Frederick Mark Gedicks is Guy Anderson Chair and Professor of Law at the J. Reuben Clark Law School, Brigham Young University.

An appeals court in the U.S. state of Indiana recently found a religious right to abortion under the state’s religious freedom statute (Individual Members of the Med. Licensing Bd. v. Anonymous Plaintiff 1 (Indiana Ct. App. Apr. 4, 2024)). However startling its holding, the court’s analysis is doctrinally orthodox, closely following U.S. Supreme Court precedent applying the First Amendment’s Free Exercise Clause and the 1993 federal Religious Freedom Restoration Act to claims for religious exemptions.

The Indiana court refused to second-guess the claim that Indiana’s restrictive abortion law significantly interfered with the plaintiffs’ ability to live their religion, just as the U.S. Supreme Court refused to question Hobby Lobby’s claim that health insurance coverage of certain contraceptives violated its religious beliefs about the beginning of human life.

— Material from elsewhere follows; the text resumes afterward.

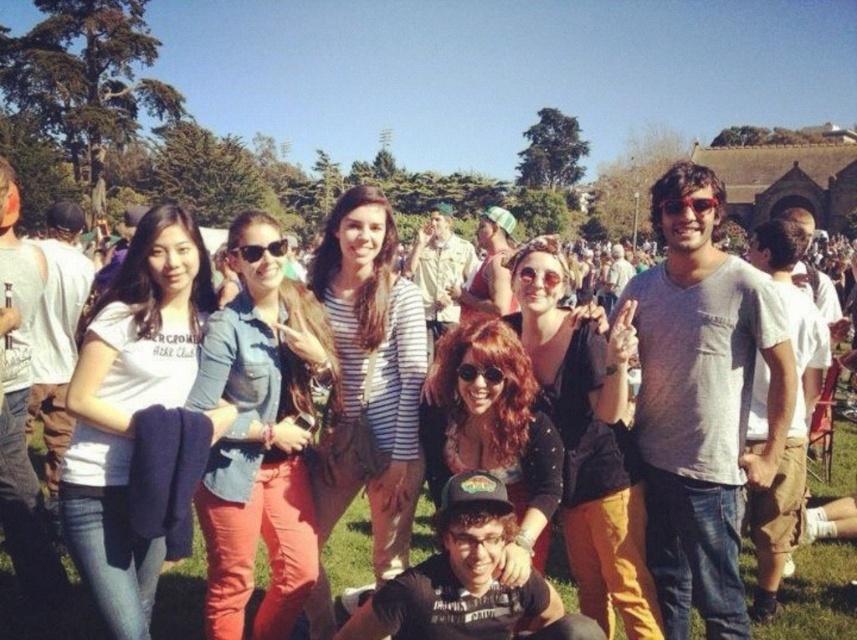 You are a photographer trying to focus on the matte black sunglasses at center. However, the striped shirt at center is blocking your view. Can you adjust your position to see the sunglasses without moving the subjects?

The striped shirt at center is further to the viewer than matte black sunglasses at center, so moving your camera position slightly backward might allow you to see the matte black sunglasses at center without obstruction.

Next, the court rejected the state’s claim that the abortion law furthers its compelling need to protect human life after fertilization, noting the law’s many exceptions: for the disposal of fertilized ova in in vitro fertilization and for abortions when the life or health of the pregnant person is at risk, when pregnancy results from rape or incest, or when the fetus suffers from a “lethal anomaly.”

Finally, the court rejected the state’s claim that the restrictive abortion law was the least-restrictive means of achieving those interests. Noting that the law permits abortion in circumstances that prioritize the life and health of the pregnant person, the court found that the state could not deny a religious exemption that also prioritized life and health.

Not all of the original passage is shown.